Task data START

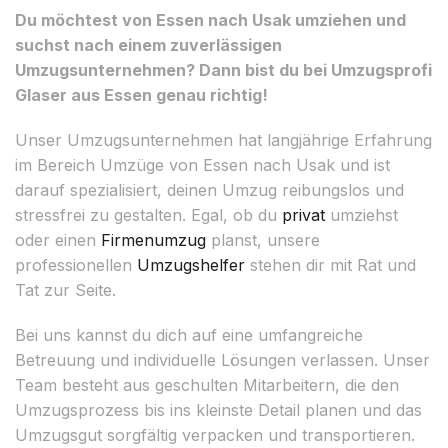
Du möchtest von Essen nach Usak umziehen und
suchst nach einem zuverlässigen
Umzugsunternehmen? Dann bist du bei Umzugsprofi
Glaser aus Essen genau richtig!
Unser Umzugsunternehmen hat langjährige Erfahrung
im Bereich Umzüge von Essen nach Usak und ist
darauf spezialisiert, deinen Umzug reibungslos und
stressfrei zu gestalten. Egal, ob du
privat
umziehst
oder einen
Firmenumzug
planst, unsere
professionellen
Umzugshelfer
stehen dir mit Rat und
Tat zur Seite.
Bei uns kannst du dich auf eine umfangreiche
Betreuung und individuelle Lösungen verlassen. Unser
Team besteht aus geschulten Mitarbeitern, die den
Umzugsprozess bis ins kleinste Detail planen und das
Umzugsgut sorgfältig verpacken und transportieren.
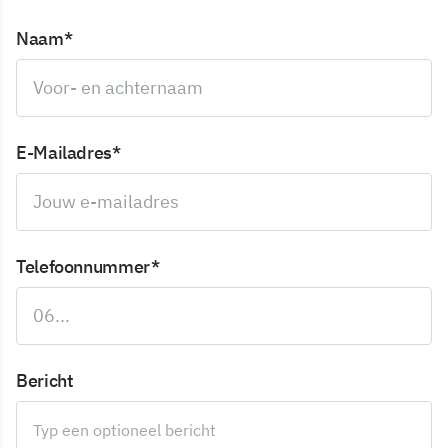
Naam*
E-Mailadres*
Telefoonnummer*
Bericht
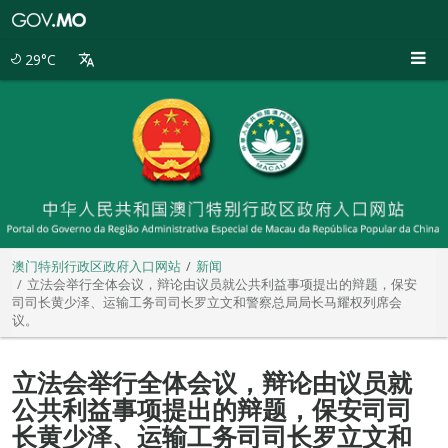
澳
门
特
29°C
别
行
政
区
政
府
入
口
网
站
澳门特别行政区政府入口网站
新闻
立法会举行全体会议，辩论由议员就公共利益事项提出的辩题，保安
司司长黄少泽、运输工务司司长罗立文和警察总局局长马耀权列席会
议。
立法会举行全体会议，辩论由议员就
公共利益事项提出的辩题，保安司司
长黄少泽、运输工务司司长罗立文和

Task data END

— What is expected —
Only the lines from the first line of the listing above through the line with "darauf spezialisiert, deinen" should be set down, exactly and without pictures.

— Exercise output —
Du möchtest von Essen nach Usak umziehen und
suchst nach einem zuverlässigen
Umzugsunternehmen? Dann bist du bei Umzugsprofi
Glaser aus Essen genau richtig!
Unser Umzugsunternehmen hat langjährige Erfahrung
im Bereich Umzüge von Essen nach Usak und ist
darauf spezialisiert, deinen Umzug reibungslos und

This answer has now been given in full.